Lo interesante es que, en el discurso generalizado, se suele asociar que la persona, en su decisión de moverse a través de las fronteras asume la responsabilidad de convertirse en irregular y, con ello, el atenerse a las consecuencias frente a la institucionalidad. Pero observando con atención, se evidencia cómo la irregularidad es una condición producida por reglas de juego arbitrarias. Irregularizar es una técnica de control estatal, y la producción de sujetos irregularizados, su resultado.
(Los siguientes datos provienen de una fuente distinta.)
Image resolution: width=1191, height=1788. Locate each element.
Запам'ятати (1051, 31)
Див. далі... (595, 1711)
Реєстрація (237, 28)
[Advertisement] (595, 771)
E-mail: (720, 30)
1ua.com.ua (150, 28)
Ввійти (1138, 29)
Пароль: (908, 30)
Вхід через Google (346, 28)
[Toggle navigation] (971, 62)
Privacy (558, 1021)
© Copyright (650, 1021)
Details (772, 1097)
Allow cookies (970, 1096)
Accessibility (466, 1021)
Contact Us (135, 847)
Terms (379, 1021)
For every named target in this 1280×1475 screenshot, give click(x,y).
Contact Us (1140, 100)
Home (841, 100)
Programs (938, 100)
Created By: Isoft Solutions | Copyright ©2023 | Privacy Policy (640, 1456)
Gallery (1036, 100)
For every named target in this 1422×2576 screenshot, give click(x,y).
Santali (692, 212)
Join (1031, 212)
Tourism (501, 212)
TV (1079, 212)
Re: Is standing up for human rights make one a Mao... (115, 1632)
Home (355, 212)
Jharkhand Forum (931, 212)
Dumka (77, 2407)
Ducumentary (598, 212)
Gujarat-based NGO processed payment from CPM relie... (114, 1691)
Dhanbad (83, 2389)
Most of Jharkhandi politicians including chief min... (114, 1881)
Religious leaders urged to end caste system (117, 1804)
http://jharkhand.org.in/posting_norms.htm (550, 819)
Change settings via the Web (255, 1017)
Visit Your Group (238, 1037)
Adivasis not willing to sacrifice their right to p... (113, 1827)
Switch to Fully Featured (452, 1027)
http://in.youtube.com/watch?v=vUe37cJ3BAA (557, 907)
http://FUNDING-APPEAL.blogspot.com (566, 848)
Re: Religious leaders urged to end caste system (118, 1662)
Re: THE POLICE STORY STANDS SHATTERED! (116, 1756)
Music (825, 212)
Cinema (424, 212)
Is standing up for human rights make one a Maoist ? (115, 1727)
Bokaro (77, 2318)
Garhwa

Alrededor del Estatuto Temporal de Protección, el gobierno colombiano despliega hoy una estrategia de legitimación política, que presenta una voluntad solidaria, humanitaria si se quiere, para regularizar la estadía de cientos de miles de personas. Lo que no se dice abiertamente es que fue esa misma institucionalidad la que irregularizó a estos sujetos que hoy son foco de atención, y quienes serán supeditados a reglas de excepción bajo el proceso que ahora comienza. El Estatuto crea la obligación de compartir información personal para acceder al permiso de estadía, desestimula tácitamente las solicitudes de refugio, e incrementa las potestades de la autoridad migratoria sobre los venezolanos en Colombia, entre otros.
Con el proceso de regularización se mantiene y optimiza la vigilancia sobre los venezolanos en Colombia. Estas son las condiciones, parte de la letra pequeña, de la propuesta de integración migratoria en curso. Con esto se estiliza el gobierno de la migración, a través de términos que se usan y se adaptan, según las necesidades de la política. Más aún, con la regularización no acaba la irregularización. Al contrario. Se legitima el poder de esta última para señalar, definir y tomar acción sobre las personas que sean categorizadas como tales, en medio de marcos de excepcionalidad presentados como necesarios ante el humanitarismo que reviste el Estatuto.
* Mauricio Palma es Investigador Doctoral, Universidad de Warwick (Inglaterra).